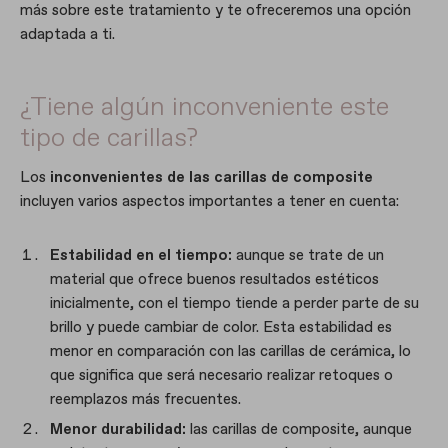
más sobre este tratamiento y te ofreceremos una opción
adaptada a ti.
¿Tiene algún inconveniente este
tipo de carillas?
Los
inconvenientes de las carillas de composite
incluyen varios aspectos importantes a tener en cuenta:
Estabilidad en el tiempo:
aunque se trate de un
material que ofrece buenos resultados estéticos
inicialmente, con el tiempo tiende a perder parte de su
brillo y puede cambiar de color. Esta estabilidad es
menor en comparación con las carillas de cerámica, lo
que significa que será necesario realizar retoques o
reemplazos más frecuentes.
Menor durabilidad:
las carillas de composite, aunque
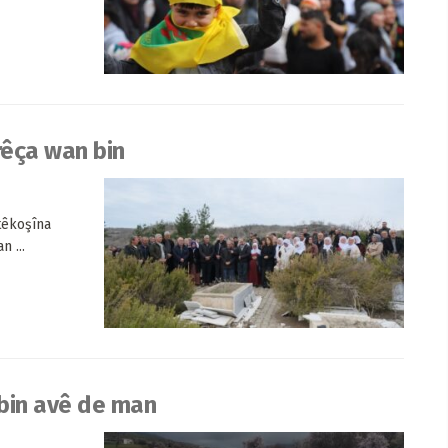
rêça wan bin
têkoşîna
n ...
i bin avê de man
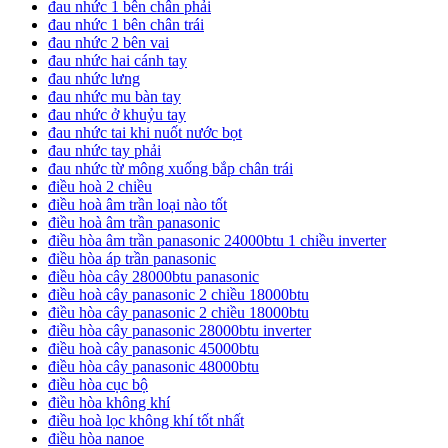
đau nhức 1 bên chân phải
đau nhức 1 bên chân trái
đau nhức 2 bên vai
đau nhức hai cánh tay
đau nhức lưng
đau nhức mu bàn tay
đau nhức ở khuỷu tay
đau nhức tai khi nuốt nước bọt
đau nhức tay phải
đau nhức từ mông xuống bắp chân trái
điều hoà 2 chiều
điều hoà âm trần loại nào tốt
điều hoà âm trần panasonic
điều hòa âm trần panasonic 24000btu 1 chiều inverter
điều hòa áp trần panasonic
điều hòa cây 28000btu panasonic
điều hoà cây panasonic 2 chiều 18000btu
điều hòa cây panasonic 2 chiều 18000btu
điều hòa cây panasonic 28000btu inverter
điều hoà cây panasonic 45000btu
điều hòa cây panasonic 48000btu
điều hòa cục bộ
điều hòa không khí
điều hoà lọc không khí tốt nhất
điều hòa nanoe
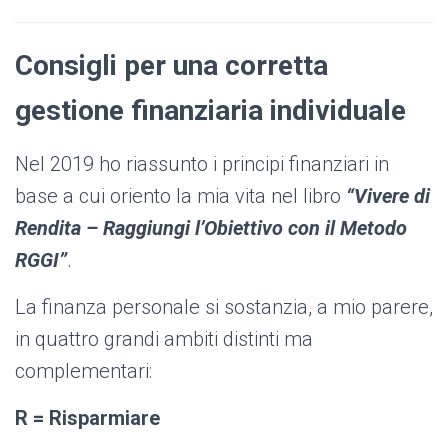
Consigli per una corretta
gestione finanziaria individuale
Nel 2019 ho riassunto i principi finanziari in
base a cui oriento la mia vita nel libro
“Vivere di
Rendita – Raggiungi l’Obiettivo con il Metodo
RGGI”
.
La finanza personale si sostanzia, a mio parere,
in quattro grandi ambiti distinti ma
complementari:
R = Risparmiare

━━━━━━━━━━━━━━━━━━━━

Exercise description
Answer with the number alone after tallying the lines of the entries above that contain the word "phải".

Answer to this exercise
2